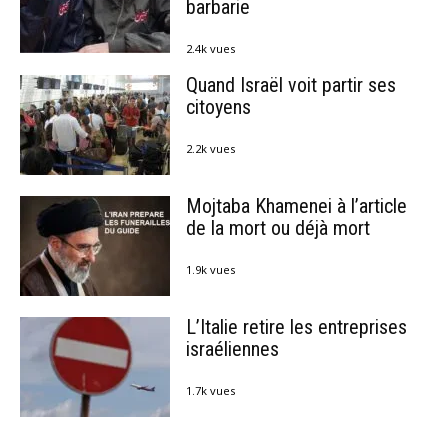
barbarie
2.4k vues
Quand Israël voit partir ses
citoyens
2.2k vues
Mojtaba Khamenei à l’article
de la mort ou déjà mort
1.9k vues
L’Italie retire les entreprises
israéliennes
1.7k vues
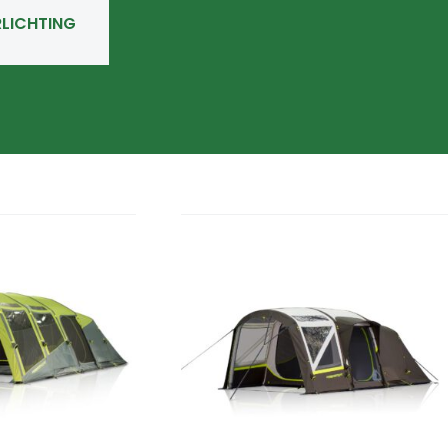
RLICHTING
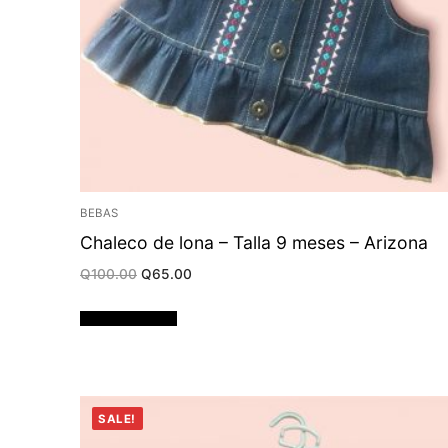
BEBAS
Chaleco de lona – Talla 9 meses – Arizona
Original
Current
Q
100.00
Q
65.00
price
price
was:
is:
Q100.00.
Q65.00.
Añadir al carrito
SALE!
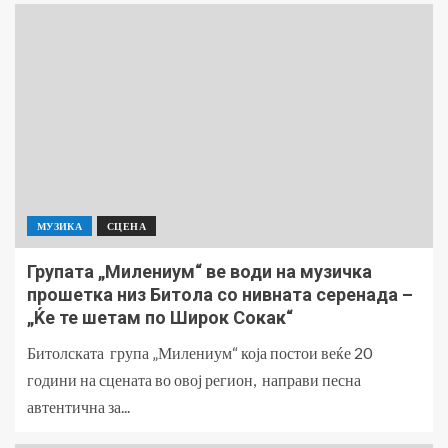
МУЗИКА
СЦЕНА
Групата „Милениум“ ве води на музичка
прошетка низ Битола со нивната серенада –
„Ќе те шетам по Широк Сокак“
Битолската група „Милениум“ која постои веќе 20
години на сцената во овој регион, направи песна
автентична за...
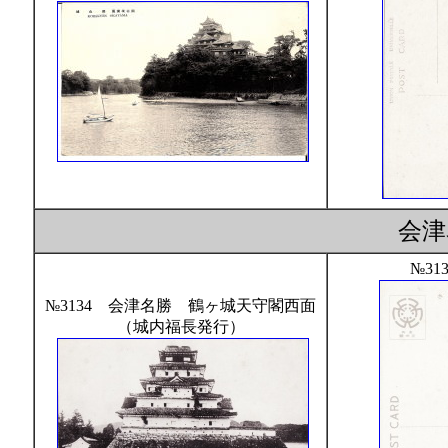
会
№31
№3134 会津名勝 鶴ヶ城天守閣西面
（城内福長発行）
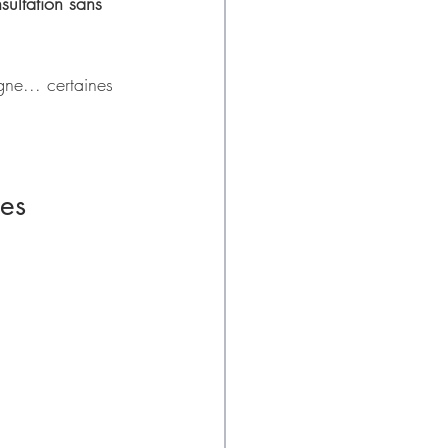
ultation sans 
ne... certaines 
ces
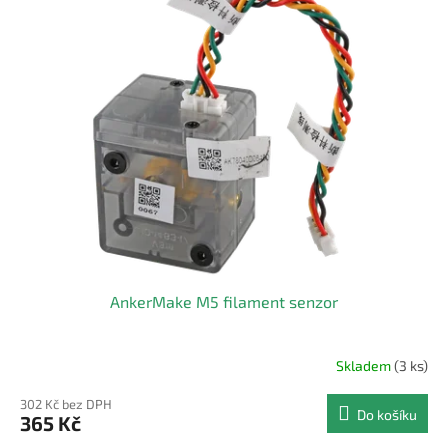
r
p
o
i
d
s
u
p
k
r
t
o
ů
d
u
k
t
ů
AnkerMake M5 filament senzor
Skladem
(3 ks)
302 Kč bez DPH
Do košíku
365 Kč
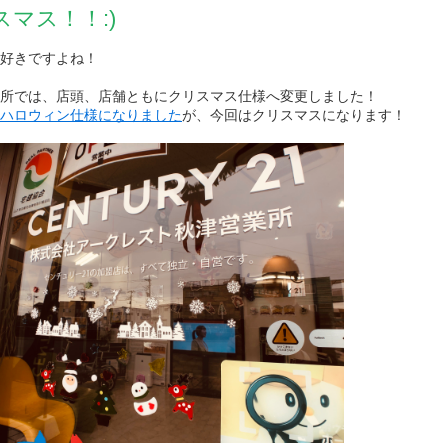
スマス！！:)
好きですよね！
山市
ふじみ野市
富士見市
志木市
新座市
朝霞市
所では、店頭、店舗ともにクリスマス仕様へ変更しました！
ハロウィン仕様になりました
が、今回はクリスマスになります！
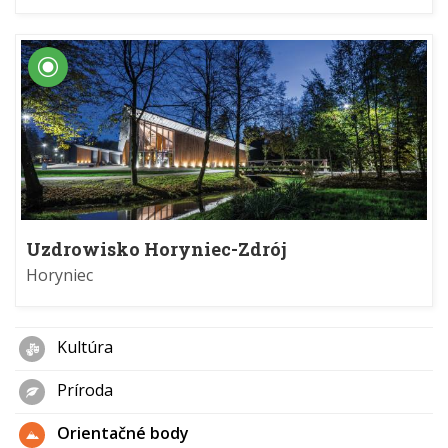
Uzdrowisko Horyniec-Zdrój
Horyniec
Kultúra
Príroda
Orientačné body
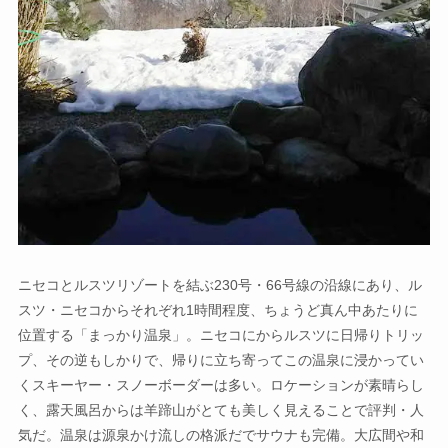
ニセコとルスツリゾートを結ぶ230号・66号線の沿線にあり、ル
スツ・ニセコからそれぞれ1時間程度、ちょうど真ん中あたりに
位置する「まっかり温泉」。ニセコにからルスツに日帰りトリッ
プ、その逆もしかりで、帰りに立ち寄ってこの温泉に浸かってい
くスキーヤー・スノーボーダーは多い。ロケーションが素晴らし
く、露天風呂からは羊蹄山がとても美しく見えることで評判・人
気だ。温泉は源泉かけ流しの格派だでサウナも完備。大広間や和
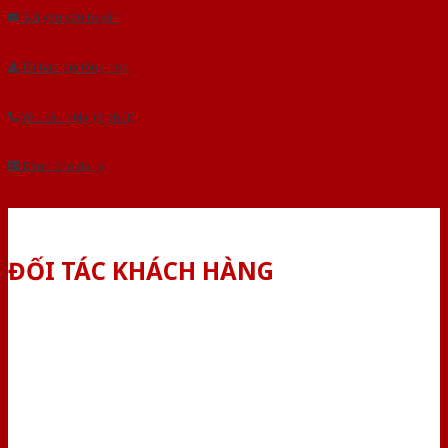
Gửi yêu cầu tư vấn
Tải báo giá tổng hợp
Yêu cầu gọi lại (3 phút)
Dành cho đại lý
ĐỐI TÁC KHÁCH HÀNG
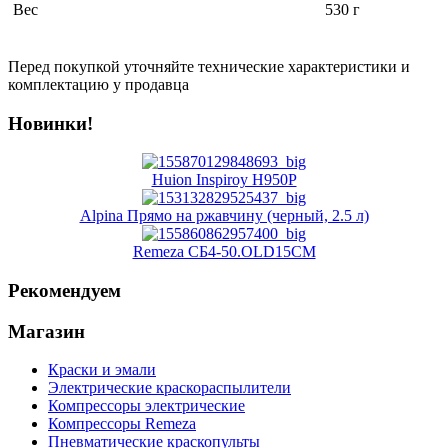
Вес
530 г
Перед покупкой уточняйте технические характеристики и
комплектацию у продавца
Новинки!
Huion Inspiroy H950P
Alpina Прямо на ржавчину (черный, 2.5 л)
Remeza СБ4-50.OLD15СM
Рекомендуем
Магазин
Краски и эмали
Электрические краскораспылители
Компрессоры электрические
Компрессоры Remeza
Пневматические краскопульты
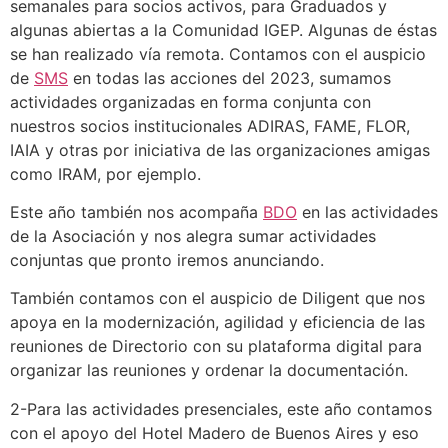
semanales para socios activos, para Graduados y
algunas abiertas a la Comunidad IGEP. Algunas de éstas
se han realizado vía remota. Contamos con el auspicio
de
SMS
en todas las acciones del 2023, sumamos
actividades organizadas en forma conjunta con
nuestros socios institucionales ADIRAS, FAME, FLOR,
IAIA y otras por iniciativa de las organizaciones amigas
como IRAM, por ejemplo.
Este año también nos acompaña
BDO
en las actividades
de la Asociación y nos alegra sumar actividades
conjuntas que pronto iremos anunciando.
También contamos con el auspicio de Diligent que nos
apoya en la modernización, agilidad y eficiencia de las
reuniones de Directorio con su plataforma digital para
organizar las reuniones y ordenar la documentación.
2-Para las actividades presenciales, este año contamos
con el apoyo del Hotel Madero de Buenos Aires y eso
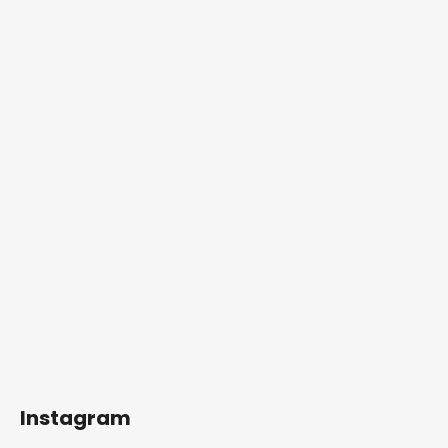
Instagram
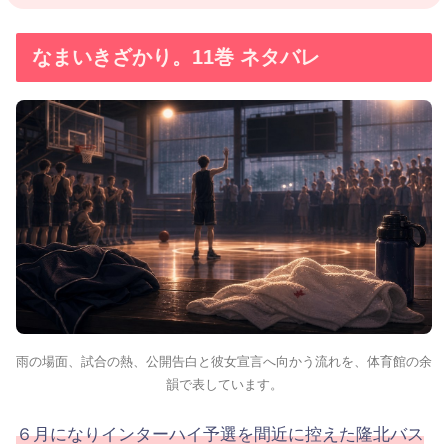
なまいきざかり。11巻 ネタバレ
雨の場面、試合の熱、公開告白と彼女宣言へ向かう流れを、体育館の余
韻で表しています。
６月になりインターハイ予選を間近に控えた隆北バス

-*-*-

Requirement —
Transcribe all of the records above exactly; no image should appear in what you write.

Response area —
barbarie
2.4k vues
Quand Israël voit partir ses
citoyens
2.2k vues
Mojtaba Khamenei à l’article
de la mort ou déjà mort
1.9k vues
L’Italie retire les entreprises
israéliennes
1.7k vues
RLICHTING
BEBAS
Chaleco de lona – Talla 9 meses – Arizona
Original
Current
Q
100.00
Q
65.00
price
price
was:
is:
Q100.00.
Q65.00.
Añadir al carrito
SALE!
МУЗИКА
СЦЕНА
Групата „Милениум“ ве води на музичка
прошетка низ Битола со нивната серенада –
„Ќе те шетам по Широк Сокак“
Битолската група „Милениум“ која постои веќе 20
години на сцената во овој регион, направи песна
автентична за...
会
№31
№3134 会津名勝 鶴ヶ城天守閣西面
（城内福長発行）
ultation sans 
ne... certaines 
ces
r
p
o
i
d
s
u
p
k
r
t
o
ů
d
u
k
t
ů
AnkerMake M5 filament senzor
Skladem
(3 ks)
302 Kč bez DPH
Do košíku
365 Kč
スマス！！:)
好きですよね！
山市
ふじみ野市
富士見市
志木市
新座市
朝霞市
所では、店頭、店舗ともにクリスマス仕様へ変更しました！
ハロウィン仕様になりました
が、今回はクリスマスになります！
Uzdrowisko Horyniec-Zdrój
Horyniec
Kultúra
Príroda
Orientačné body
ニセコとルスツリゾートを結ぶ230号・66号線の沿線にあり、ル
スツ・ニセコからそれぞれ1時間程度、ちょうど真ん中あたりに
位置する「まっかり温泉」。ニセコにからルスツに日帰りトリッ
プ、その逆もしかりで、帰りに立ち寄ってこの温泉に浸かってい
くスキーヤー・スノーボーダーは多い。ロケーションが素晴らし
く、露天風呂からは羊蹄山がとても美しく見えることで評判・人
気だ。温泉は源泉かけ流しの格派だでサウナも完備。大広間や和
Gửi yêu cầu tư vấn
Tải báo giá tổng hợp
Yêu cầu gọi lại (3 phút)
Dành cho đại lý
ĐỐI TÁC KHÁCH HÀNG
Вес
530 г
Перед покупкой уточняйте технические характеристики и
комплектацию у продавца
Новинки!
Huion Inspiroy H950P
Alpina Прямо на ржавчину (черный, 2.5 л)
Remeza СБ4-50.OLD15СM
Рекомендуем
Магазин
Краски и эмали
Электрические краскораспылители
Компрессоры электрические
Компрессоры Remeza
Пневматические краскопульты
semanales para socios activos, para Graduados y
algunas abiertas a la Comunidad IGEP. Algunas de éstas
se han realizado vía remota. Contamos con el auspicio
de
SMS
en todas las acciones del 2023, sumamos
actividades organizadas en forma conjunta con
nuestros socios institucionales ADIRAS, FAME, FLOR,
IAIA y otras por iniciativa de las organizaciones amigas
como IRAM, por ejemplo.
Este año también nos acompaña
BDO
en las actividades
de la Asociación y nos alegra sumar actividades
conjuntas que pronto iremos anunciando.
También contamos con el auspicio de Diligent que nos
apoya en la modernización, agilidad y eficiencia de las
reuniones de Directorio con su plataforma digital para
organizar las reuniones y ordenar la documentación.
2-Para las actividades presenciales, este año contamos
con el apoyo del Hotel Madero de Buenos Aires y eso
Instagram
なまいきざかり。11巻 ネタバレ
雨の場面、試合の熱、公開告白と彼女宣言へ向かう流れを、体育館の余
韻で表しています。
６月になりインターハイ予選を間近に控えた隆北バス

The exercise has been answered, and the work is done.